Data excerpts
######

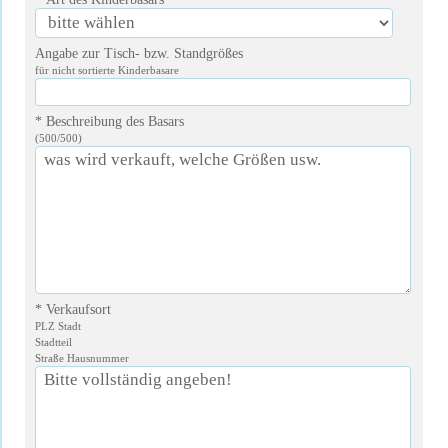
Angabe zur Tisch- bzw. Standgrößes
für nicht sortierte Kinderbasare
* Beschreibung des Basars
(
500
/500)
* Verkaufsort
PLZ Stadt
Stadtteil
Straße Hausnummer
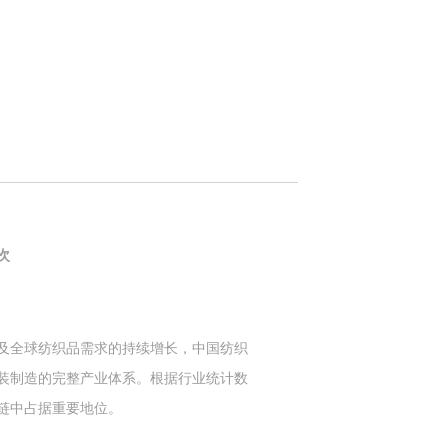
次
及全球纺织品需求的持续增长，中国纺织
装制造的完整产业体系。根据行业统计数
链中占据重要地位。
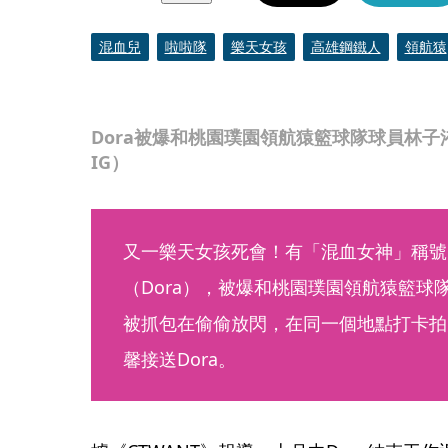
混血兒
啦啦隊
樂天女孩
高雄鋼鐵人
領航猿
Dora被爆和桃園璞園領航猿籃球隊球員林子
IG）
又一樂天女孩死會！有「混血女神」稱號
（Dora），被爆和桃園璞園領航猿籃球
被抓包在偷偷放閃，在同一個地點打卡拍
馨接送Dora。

######

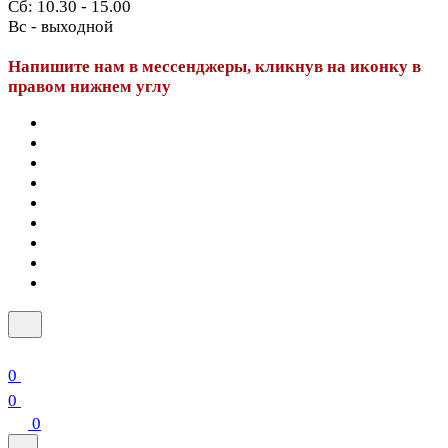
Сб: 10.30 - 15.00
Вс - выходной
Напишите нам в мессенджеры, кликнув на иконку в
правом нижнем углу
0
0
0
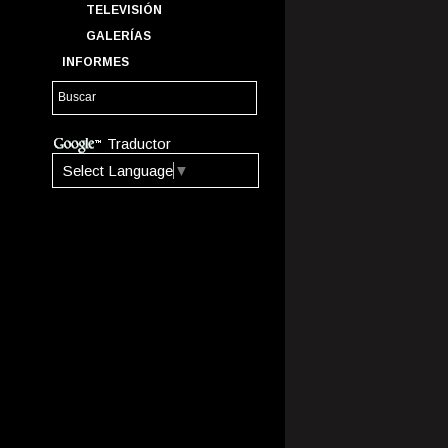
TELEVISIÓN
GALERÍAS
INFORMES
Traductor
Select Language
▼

######

PROBLEM DETAILS:
I'd like the lines above repeated exactly, from the one that contains "Angabe zur Tisch- bzw. Standgrößes" through the one that contains "又一樂天女孩死會！有「混血女神」稱號", with no pictures.

RESPONSE TO THE TASK:
Angabe zur Tisch- bzw. Standgrößes
für nicht sortierte Kinderbasare
* Beschreibung des Basars
(
500
/500)
* Verkaufsort
PLZ Stadt
Stadtteil
Straße Hausnummer
次
及全球纺织品需求的持续增长，中国纺织
装制造的完整产业体系。根据行业统计数
链中占据重要地位。
混血兒
啦啦隊
樂天女孩
高雄鋼鐵人
領航猿
Dora被爆和桃園璞園領航猿籃球隊球員林子
IG）
又一樂天女孩死會！有「混血女神」稱號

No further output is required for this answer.